Work order: Keep the pictures out. Write out every line of the listing exactly.
[Entries provided Boundary: Start]
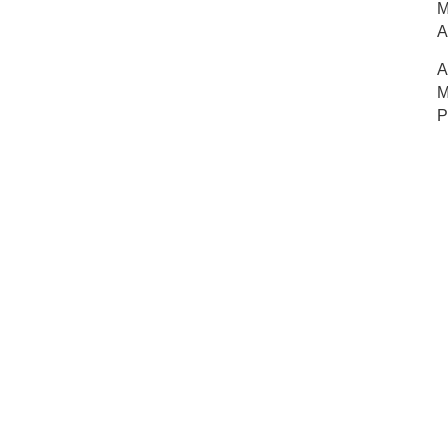
M
A
A
M
P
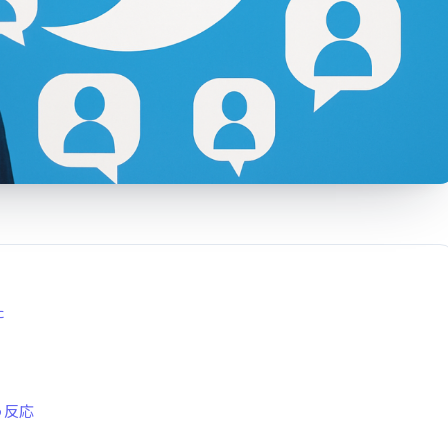
た
う反応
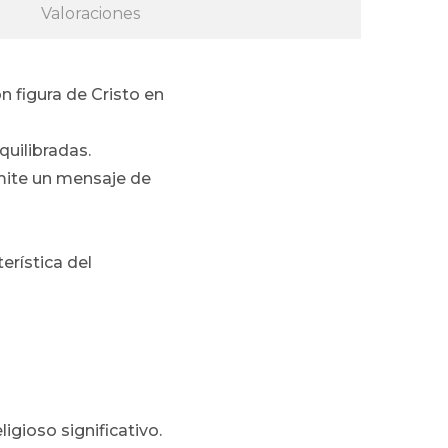
Valoraciones
n figura de Cristo en
quilibradas.
smite un mensaje de
erística del
ligioso significativo.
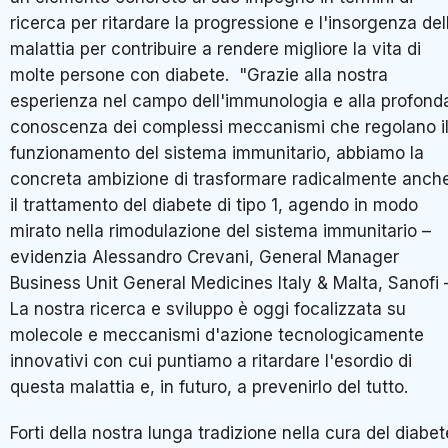
ricerca per ritardare la progressione e l'insorgenza del
malattia per contribuire a rendere migliore la vita di
molte persone con diabete. "Grazie alla nostra
esperienza nel campo dell'immunologia e alla profond
conoscenza dei complessi meccanismi che regolano i
funzionamento del sistema immunitario, abbiamo la
concreta ambizione di trasformare radicalmente anch
il trattamento del diabete di tipo 1, agendo in modo
mirato nella rimodulazione del sistema immunitario –
evidenzia Alessandro Crevani, General Manager
Business Unit General Medicines Italy & Malta, Sanofi 
La nostra ricerca e sviluppo è oggi focalizzata su
molecole e meccanismi d'azione tecnologicamente
innovativi con cui puntiamo a ritardare l'esordio di
questa malattia e, in futuro, a prevenirlo del tutto.
Forti della nostra lunga tradizione nella cura del diabet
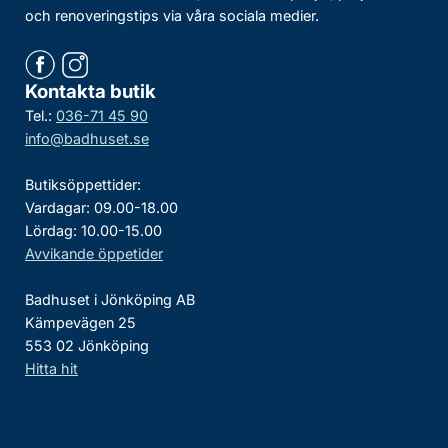
och renoveringstips via våra sociala medier.
Kontakta butik
Tel.:
036-71 45 90
info@badhuset.se
Butiksöppettider:
Vardagar: 09.00-18.00
Lördag: 10.00-15.00
Avvikande öppetider
Badhuset i Jönköping AB
Kämpevägen 25
553 02 Jönköping
Hitta hit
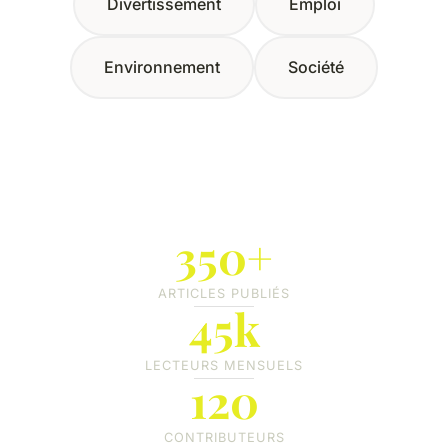
Divertissement
Emploi
Environnement
Société
350+
ARTICLES PUBLIÉS
45k
LECTEURS MENSUELS
120
CONTRIBUTEURS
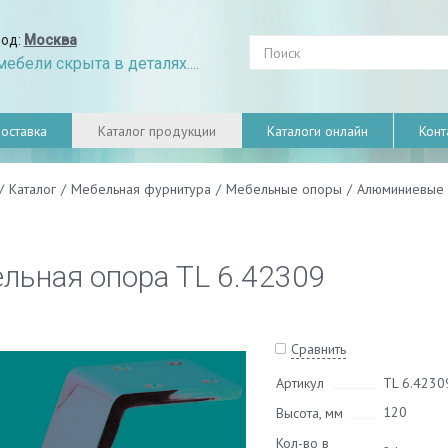
род:
Москва
ебели скрыта в деталях....
оставка
Каталог продукции
Каталоги онлайн
Конт
/
Каталог
/
Мебельная фурнитура
/
Мебельные опоры
/
Алюминиевые 
льная опора TL 6.42309
Сравнить
Артикул
TL 6.4230
120
Высота, мм
Кол-во в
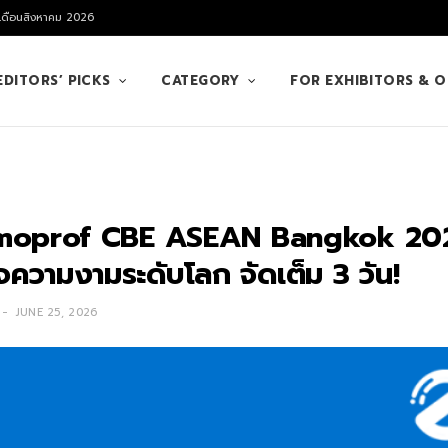
 เดือนสิงหาคม 2026
EDITORS’ PICKS
CATEGORY
FOR EXHIBITORS & 
Cosmoprof CBE ASEAN Bangkok 2
กิจความงามระดับโลก จัดเต็ม 3 วัน!
JUNE 25, 2026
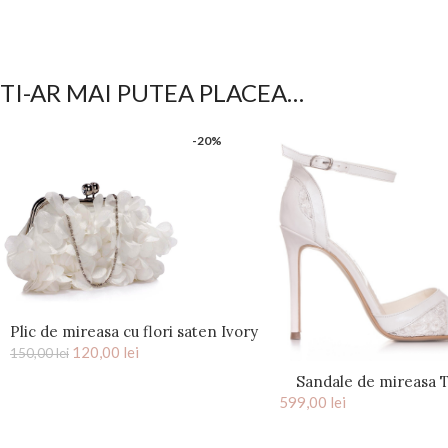
TI-AR MAI PUTEA PLACEA…
-20%
Plic de mireasa cu flori saten Ivory
120,00
Kiss
lei
150,00
lei
Sandale de mireasa
599,00
lei
100MM cu dant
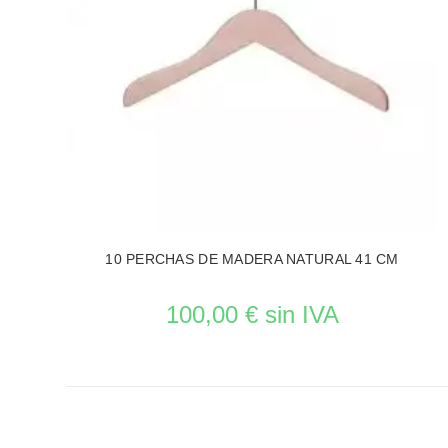
10 PERCHAS DE MADERA NATURAL 41 CM
100,00 € sin IVA
Reposición en curso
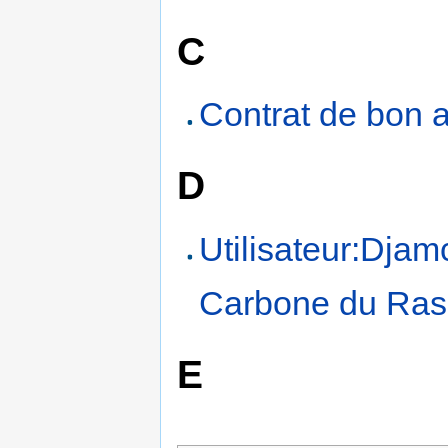
C
Contrat de bon a
D
Utilisateur:Djam
Carbone du Ra
E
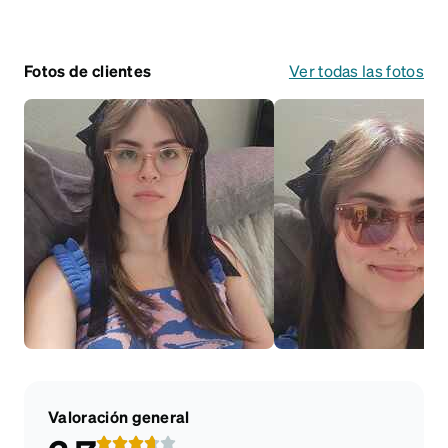
Fotos de clientes
Ver todas las fotos
Valoración general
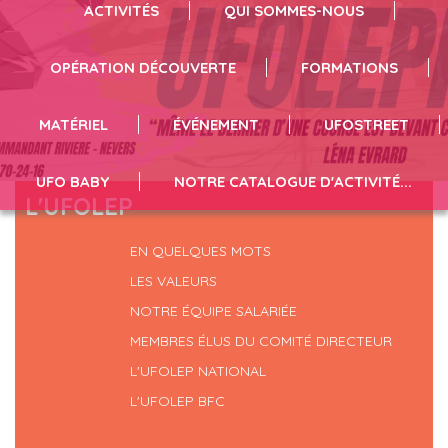
Badminton
ACTIVITÉS
QUI SOMMES-NOUS
Revivez l'évènement en cliquant ici !
OPÉRATION DÉCOUVERTE
FORMATIONS
MATÉRIEL
ÉVÉNEMENT
UFOSTREET
UFO BABY
NOTRE CATALOGUE D'ACTIVITÉ...
L'UFOLEP
EN QUELQUES MOTS
LES VALEURS
NOTRE ÉQUIPE SALARIÉE
MEMBRES ÉLUS DU COMITÉ DIRECTEUR
L'UFOLEP NATIONAL
L'UFOLEP BFC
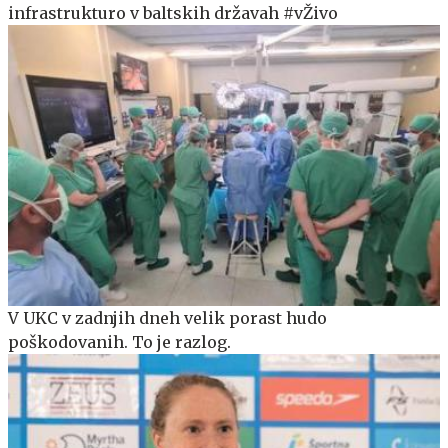
infrastrukturo v baltskih državah #vŽivo
V UKC v zadnjih dneh velik porast hudo
poškodovanih. To je razlog.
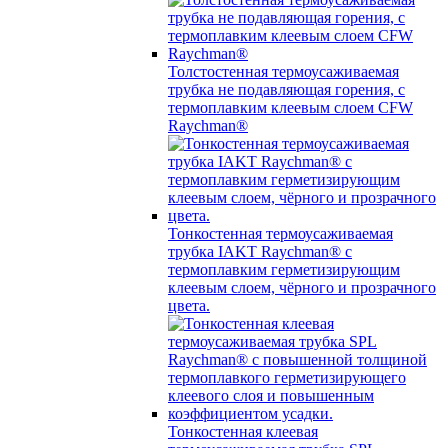
Толстостенная термоусаживаемая
трубка не подавляющая горения, с
термоплавким клеевым слоем CFW
Raychman®
Тонкостенная термоусаживаемая
трубка IAKT Raychman® с
термоплавким герметизирующим
клеевым слоем, чёрного и прозрачного
цвета.
Тонкостенная клеевая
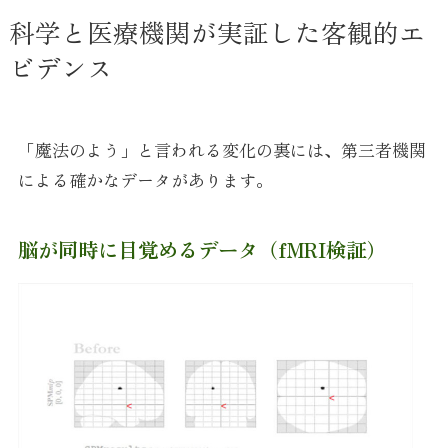
科学と医療機関が実証した客観的エ
ビデンス
「魔法のよう」と言われる変化の裏には、第三者機関
による確かなデータがあります。
脳が同時に目覚めるデータ（fMRI検証）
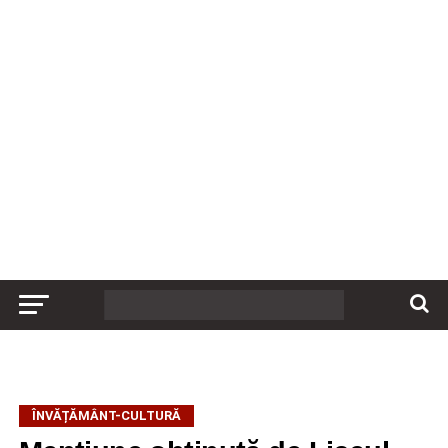
ÎNVĂȚĂMÂNT-CULTURĂ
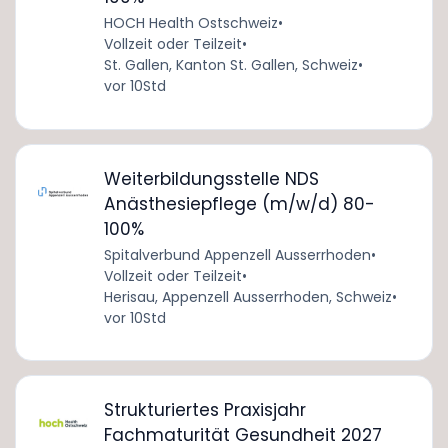
HOCH Health Ostschweiz
•
Vollzeit oder Teilzeit
•
St. Gallen, Kanton St. Gallen, Schweiz
•
vor 10Std
Weiterbildungsstelle NDS
Anästhesiepflege (m/w/d) 80-
100%
Spitalverbund Appenzell Ausserrhoden
•
Vollzeit oder Teilzeit
•
Herisau, Appenzell Ausserrhoden, Schweiz
•
vor 10Std
Strukturiertes Praxisjahr
Fachmaturität Gesundheit 2027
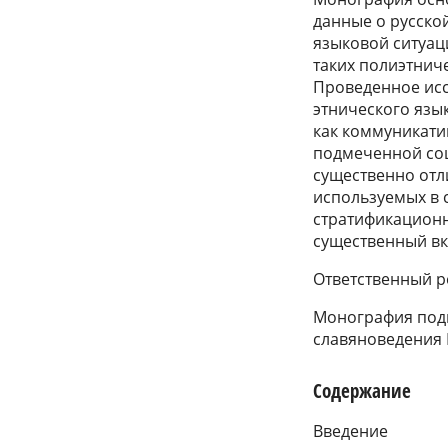
данные о русской
языковой ситуац
таких полиэтнич
Проведенное ис
этнического язы
как коммуникатив
подмеченной со
существенно отл
используемых в 
стратификационн
существенный вк
Ответственный ре
Монография подг
славяноведения 
Содержание
Введение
[Entries provided Boundary: End]
Completed exercise:
M
A
A
M
P
た
う反応
Valoraciones
n figura de Cristo en
quilibradas.
smite un mensaje de
erística del
ligioso significativo.
ricerca per ritardare la progressione e l'insorgenza del
malattia per contribuire a rendere migliore la vita di
molte persone con diabete. "Grazie alla nostra
esperienza nel campo dell'immunologia e alla profond
conoscenza dei complessi meccanismi che regolano i
funzionamento del sistema immunitario, abbiamo la
concreta ambizione di trasformare radicalmente anch
il trattamento del diabete di tipo 1, agendo in modo
mirato nella rimodulazione del sistema immunitario –
evidenzia Alessandro Crevani, General Manager
Business Unit General Medicines Italy & Malta, Sanofi 
La nostra ricerca e sviluppo è oggi focalizzata su
molecole e meccanismi d'azione tecnologicamente
innovativi con cui puntiamo a ritardare l'esordio di
questa malattia e, in futuro, a prevenirlo del tutto.
Forti della nostra lunga tradizione nella cura del diabet
och renoveringstips via våra sociala medier.
Kontakta butik
Tel.:
036-71 45 90
info@badhuset.se
Butiksöppettider:
Vardagar: 09.00-18.00
Lördag: 10.00-15.00
Avvikande öppetider
Badhuset i Jönköping AB
Kämpevägen 25
553 02 Jönköping
Hitta hit
Divertissement
Emploi
Environnement
Société
350+
ARTICLES PUBLIÉS
45k
LECTEURS MENSUELS
120
CONTRIBUTEURS
род:
Москва
ебели скрыта в деталях....
оставка
Каталог продукции
Каталоги онлайн
Конт
/
Каталог
/
Мебельная фурнитура
/
Мебельные опоры
/
Алюминиевые 
льная опора TL 6.42309
Сравнить
Артикул
TL 6.4230
120
Высота, мм
Кол-во в
 เดือนสิงหาคม 2026
EDITORS’ PICKS
CATEGORY
FOR EXHIBITORS & 
Cosmoprof CBE ASEAN Bangkok 2
กิจความงามระดับโลก จัดเต็ม 3 วัน!
JUNE 25, 2026
TI-AR MAI PUTEA PLACEA…
-20%
Plic de mireasa cu flori saten Ivory
120,00
Kiss
lei
150,00
lei
Sandale de mireasa
599,00
lei
100MM cu dant
10 PERCHAS DE MADERA NATURAL 41 CM
100,00 € sin IVA
Reposición en curso
C
Contrat de bon a
D
Utilisateur:Djam
Carbone du Ra
E
Fotos de clientes
Ver todas las fotos
Valoración general
Badminton
ACTIVITÉS
QUI SOMMES-NOUS
Revivez l'évènement en cliquant ici !
OPÉRATION DÉCOUVERTE
FORMATIONS
MATÉRIEL
ÉVÉNEMENT
UFOSTREET
UFO BABY
NOTRE CATALOGUE D'ACTIVITÉ...
L'UFOLEP
EN QUELQUES MOTS
LES VALEURS
NOTRE ÉQUIPE SALARIÉE
MEMBRES ÉLUS DU COMITÉ DIRECTEUR
L'UFOLEP NATIONAL
L'UFOLEP BFC
infrastrukturo v baltskih državah #vŽivo
V UKC v zadnjih dneh velik porast hudo
poškodovanih. To je razlog.
Толстостенная термоусаживаемая
трубка не подавляющая горения, с
термоплавким клеевым слоем CFW
Raychman®
Тонкостенная термоусаживаемая
трубка IAKT Raychman® с
термоплавким герметизирующим
клеевым слоем, чёрного и прозрачного
цвета.
Тонкостенная клеевая
科学と医療機関が実証した客観的エ
ビデンス
「魔法のよう」と言われる変化の裏には、第三者機関
による確かなデータがあります。
脳が同時に目覚めるデータ（fMRI検証）
ÎNVĂȚĂMÂNT-CULTURĂ
HOCH Health Ostschweiz
•
Vollzeit oder Teilzeit
•
St. Gallen, Kanton St. Gallen, Schweiz
•
vor 10Std
Weiterbildungsstelle NDS
Anästhesiepflege (m/w/d) 80-
100%
Spitalverbund Appenzell Ausserrhoden
•
Vollzeit oder Teilzeit
•
Herisau, Appenzell Ausserrhoden, Schweiz
•
vor 10Std
Strukturiertes Praxisjahr
Fachmaturität Gesundheit 2027
данные о русской
языковой ситуац
таких полиэтнич
Проведенное ис
этнического язы
как коммуникатив
подмеченной со
существенно отл
используемых в 
стратификационн
существенный вк
Ответственный ре
Монография подг
славяноведения 
Содержание
Введение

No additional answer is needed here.